What you should do: Reading the records below, find how many lines include the word "Queued" and give that number alone.

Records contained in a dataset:

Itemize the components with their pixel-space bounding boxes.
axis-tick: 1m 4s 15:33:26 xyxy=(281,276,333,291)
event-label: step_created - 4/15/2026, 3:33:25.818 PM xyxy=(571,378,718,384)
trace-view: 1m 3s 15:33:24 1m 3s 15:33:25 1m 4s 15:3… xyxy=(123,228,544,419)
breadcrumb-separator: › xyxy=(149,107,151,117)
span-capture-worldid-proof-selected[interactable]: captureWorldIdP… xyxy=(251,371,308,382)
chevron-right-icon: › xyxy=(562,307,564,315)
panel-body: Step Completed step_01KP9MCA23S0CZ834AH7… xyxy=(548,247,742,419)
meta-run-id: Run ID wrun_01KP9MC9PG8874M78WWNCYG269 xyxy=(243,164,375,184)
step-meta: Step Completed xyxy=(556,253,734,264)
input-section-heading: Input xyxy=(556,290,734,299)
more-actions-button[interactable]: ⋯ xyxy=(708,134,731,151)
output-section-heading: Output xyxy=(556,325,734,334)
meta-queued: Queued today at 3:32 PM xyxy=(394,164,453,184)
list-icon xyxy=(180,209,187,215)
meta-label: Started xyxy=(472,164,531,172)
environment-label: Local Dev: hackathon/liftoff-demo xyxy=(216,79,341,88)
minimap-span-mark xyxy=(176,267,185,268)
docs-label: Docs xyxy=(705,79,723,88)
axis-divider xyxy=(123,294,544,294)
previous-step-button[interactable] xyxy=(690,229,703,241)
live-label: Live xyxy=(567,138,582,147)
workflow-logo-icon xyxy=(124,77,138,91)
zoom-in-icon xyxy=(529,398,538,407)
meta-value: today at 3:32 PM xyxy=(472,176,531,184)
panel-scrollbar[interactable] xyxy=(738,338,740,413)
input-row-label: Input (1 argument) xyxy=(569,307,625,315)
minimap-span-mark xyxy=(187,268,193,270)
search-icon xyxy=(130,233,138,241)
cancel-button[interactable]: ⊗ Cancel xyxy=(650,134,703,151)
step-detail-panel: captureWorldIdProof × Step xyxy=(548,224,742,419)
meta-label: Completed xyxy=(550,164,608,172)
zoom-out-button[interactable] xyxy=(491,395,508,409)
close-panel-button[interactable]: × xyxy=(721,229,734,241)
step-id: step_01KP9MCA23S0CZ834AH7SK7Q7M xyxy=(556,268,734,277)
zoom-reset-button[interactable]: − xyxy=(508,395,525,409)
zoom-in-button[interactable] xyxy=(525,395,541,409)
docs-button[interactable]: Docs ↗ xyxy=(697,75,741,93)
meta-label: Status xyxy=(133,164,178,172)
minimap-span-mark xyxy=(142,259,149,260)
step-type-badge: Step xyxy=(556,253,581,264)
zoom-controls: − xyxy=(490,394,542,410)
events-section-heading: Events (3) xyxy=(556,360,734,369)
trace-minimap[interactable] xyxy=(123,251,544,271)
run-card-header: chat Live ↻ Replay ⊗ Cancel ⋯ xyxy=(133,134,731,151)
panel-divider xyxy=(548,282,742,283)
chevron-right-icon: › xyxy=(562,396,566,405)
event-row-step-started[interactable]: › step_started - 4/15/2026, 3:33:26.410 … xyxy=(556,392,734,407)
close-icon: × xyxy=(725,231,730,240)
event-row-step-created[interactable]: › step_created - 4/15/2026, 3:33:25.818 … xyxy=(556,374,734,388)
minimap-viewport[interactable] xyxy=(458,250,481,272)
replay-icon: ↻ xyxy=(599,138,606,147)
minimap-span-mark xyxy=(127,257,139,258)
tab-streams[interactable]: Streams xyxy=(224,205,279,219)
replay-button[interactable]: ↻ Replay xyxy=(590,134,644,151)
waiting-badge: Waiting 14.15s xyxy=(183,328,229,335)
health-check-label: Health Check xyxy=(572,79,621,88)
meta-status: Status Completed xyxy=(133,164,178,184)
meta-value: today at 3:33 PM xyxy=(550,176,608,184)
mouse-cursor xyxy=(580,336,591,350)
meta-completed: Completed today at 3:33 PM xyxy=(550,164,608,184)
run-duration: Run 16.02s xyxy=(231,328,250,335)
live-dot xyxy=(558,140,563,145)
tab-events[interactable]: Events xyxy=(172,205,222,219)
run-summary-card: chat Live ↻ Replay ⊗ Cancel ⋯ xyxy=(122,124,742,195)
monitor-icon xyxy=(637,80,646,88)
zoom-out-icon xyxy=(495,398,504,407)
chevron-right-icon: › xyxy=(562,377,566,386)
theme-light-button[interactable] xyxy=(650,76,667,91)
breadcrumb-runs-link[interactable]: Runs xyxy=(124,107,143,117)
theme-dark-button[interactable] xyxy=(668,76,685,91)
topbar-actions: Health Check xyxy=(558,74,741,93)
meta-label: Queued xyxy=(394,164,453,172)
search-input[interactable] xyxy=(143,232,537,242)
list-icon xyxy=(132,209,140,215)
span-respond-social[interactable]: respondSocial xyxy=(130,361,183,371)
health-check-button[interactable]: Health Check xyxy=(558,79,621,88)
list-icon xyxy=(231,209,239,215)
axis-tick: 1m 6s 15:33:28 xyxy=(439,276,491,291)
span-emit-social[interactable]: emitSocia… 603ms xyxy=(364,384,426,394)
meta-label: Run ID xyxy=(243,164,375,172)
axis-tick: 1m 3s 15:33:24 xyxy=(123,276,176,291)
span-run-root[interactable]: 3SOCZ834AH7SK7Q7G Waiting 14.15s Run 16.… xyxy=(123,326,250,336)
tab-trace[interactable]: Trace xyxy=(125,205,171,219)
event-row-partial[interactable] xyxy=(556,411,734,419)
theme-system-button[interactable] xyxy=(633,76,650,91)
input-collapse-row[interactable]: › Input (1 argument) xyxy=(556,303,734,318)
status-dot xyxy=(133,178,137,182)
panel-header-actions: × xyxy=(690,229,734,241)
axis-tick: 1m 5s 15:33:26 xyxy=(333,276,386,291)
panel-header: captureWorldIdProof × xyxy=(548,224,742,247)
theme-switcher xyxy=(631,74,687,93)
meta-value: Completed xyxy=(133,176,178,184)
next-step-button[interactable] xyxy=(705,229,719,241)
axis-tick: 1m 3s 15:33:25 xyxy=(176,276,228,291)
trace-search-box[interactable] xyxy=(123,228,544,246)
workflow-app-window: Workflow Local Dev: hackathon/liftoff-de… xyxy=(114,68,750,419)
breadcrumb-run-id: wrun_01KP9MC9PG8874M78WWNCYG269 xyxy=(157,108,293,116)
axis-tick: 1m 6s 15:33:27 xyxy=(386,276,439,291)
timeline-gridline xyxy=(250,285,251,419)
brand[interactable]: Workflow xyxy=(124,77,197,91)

Written reply: 2